August Lösch is recognized as an early innovator in the subject of the New Economic Geography, known for his contributions to regional and urban economics, as well as his influence in expanding regional economics. Lösch's early research was primarily focused on international trade and population economics, which guided him to his important contributions in regional development and on the location theory, rewriting these economic concepts from a spatial perspective. His works built upon and extended the work of contemporary German geographer Walter Christaller.

Lösch's scientific writings focused on issues of the economic consequences of population decline, the impact of population dynamics on business cycles and capital markets and economics of aging. At the start of the 1930s, Lösch began his research in economic trade, more specifically, comparative advantage, tariff barriers in trade, the relationship between demography and trade, the role of different taxation systems and monetary policy, as well as cross-border shipping. Soon after, he began his research in location theory and regional development and had his first publication discussing location theory in 1939 in an article called 'The Nature of Economic Regions'. Lösch's his research and findings on economic spatial interactions and structure were significant, as he was the first person to illustrate a full general equilibrium system explaining the interrelationship of all locations which was shown in his theory of economic regions.

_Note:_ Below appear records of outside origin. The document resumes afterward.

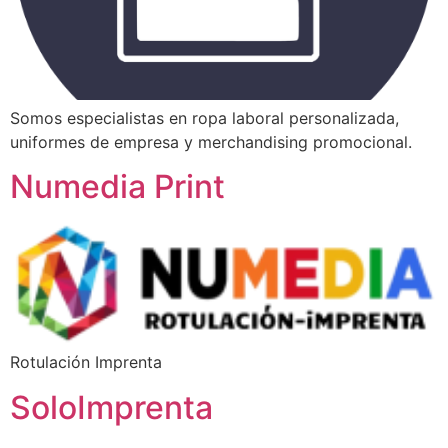
Somos especialistas en ropa laboral personalizada,
uniformes de empresa y merchandising promocional.
Numedia Print
Rotulación Imprenta
SoloImprenta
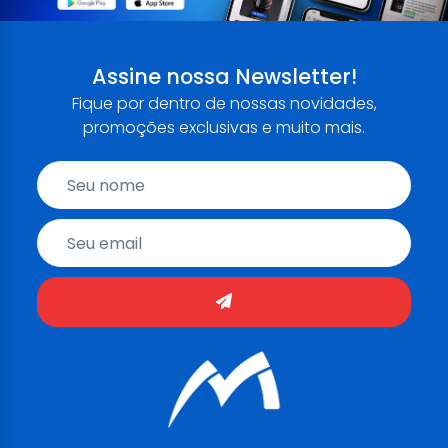
Assine nossa Newsletter!
Fique por dentro de nossas novidades,
promoções exclusivas e muito mais.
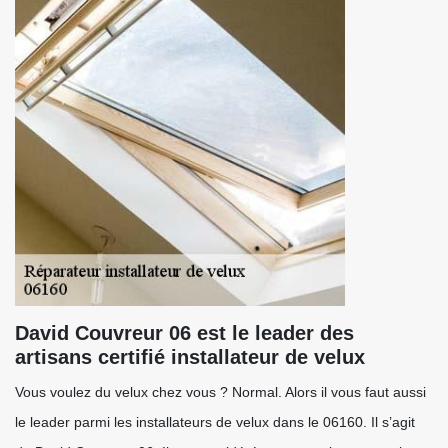
David Couvreur 06 est le leader des
artisans certifié installateur de velux
Vous voulez du velux chez vous ? Normal. Alors il vous faut aussi
le leader parmi les installateurs de velux dans le 06160. Il s’agit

Furthermore, Lösch is also known for the way in which he studied economic spatial interactions and structures, as he typically began with abstract theoretical paradigms on regions and spatial-economic behavior rather than evidence-based formations, as previous economists had used.

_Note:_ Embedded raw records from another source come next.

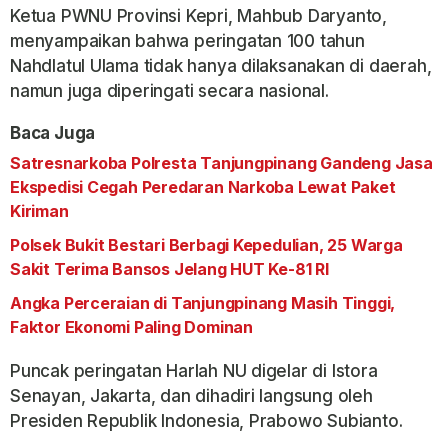
Ketua PWNU Provinsi Kepri, Mahbub Daryanto,
menyampaikan bahwa peringatan 100 tahun
Nahdlatul Ulama tidak hanya dilaksanakan di daerah,
namun juga diperingati secara nasional.
Baca Juga
Satresnarkoba Polresta Tanjungpinang Gandeng Jasa
Ekspedisi Cegah Peredaran Narkoba Lewat Paket
Kiriman
Polsek Bukit Bestari Berbagi Kepedulian, 25 Warga
Sakit Terima Bansos Jelang HUT Ke-81 RI
Angka Perceraian di Tanjungpinang Masih Tinggi,
Faktor Ekonomi Paling Dominan
Puncak peringatan Harlah NU digelar di Istora
Senayan, Jakarta, dan dihadiri langsung oleh
Presiden Republik Indonesia, Prabowo Subianto.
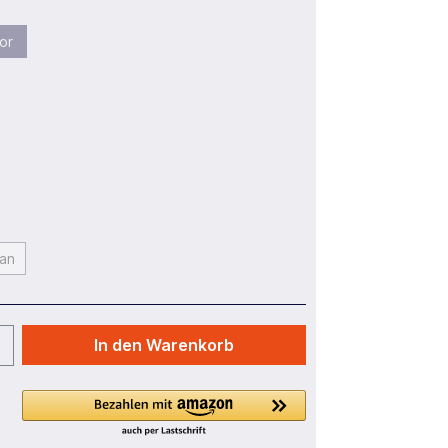
or
an
In den Warenkorb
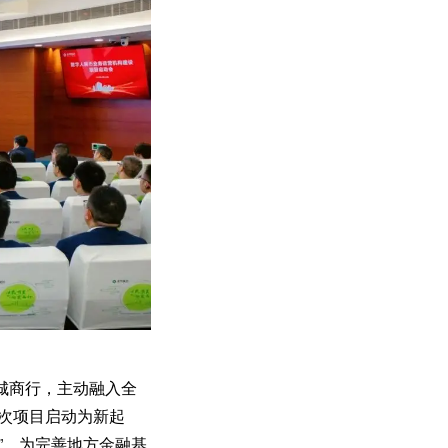
城商行，主动融入全
此次项目启动为新起
”，为完善地方金融基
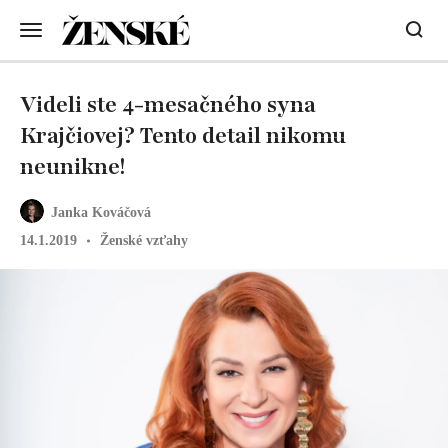
Videli ste 4-mesačného syna
Krajčiovej? Tento detail nikomu
neunikne!
Janka Kováčová
14.1.2019
Ženské vzťahy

Overall, Lösch made a plenitude of significant findings in the world of economics, but his main contributions were to regional economics, specifically, pioneering the location theory, spatial equilibrium analysis and hierarchical spatial systems displaying a hexagonal pattern.

==Bibliography==
- Lösch, August (1930). "Eine Auseinandersetzung über das Transferproblem"
- Lösch, August (1940). "Die räumliche Ordnung der Wirtschaft: Eine Untersuchung über Standort, Wirtschaftsgebiete und internationalen Handel"
- Lösch, August (1954). "The economics of location"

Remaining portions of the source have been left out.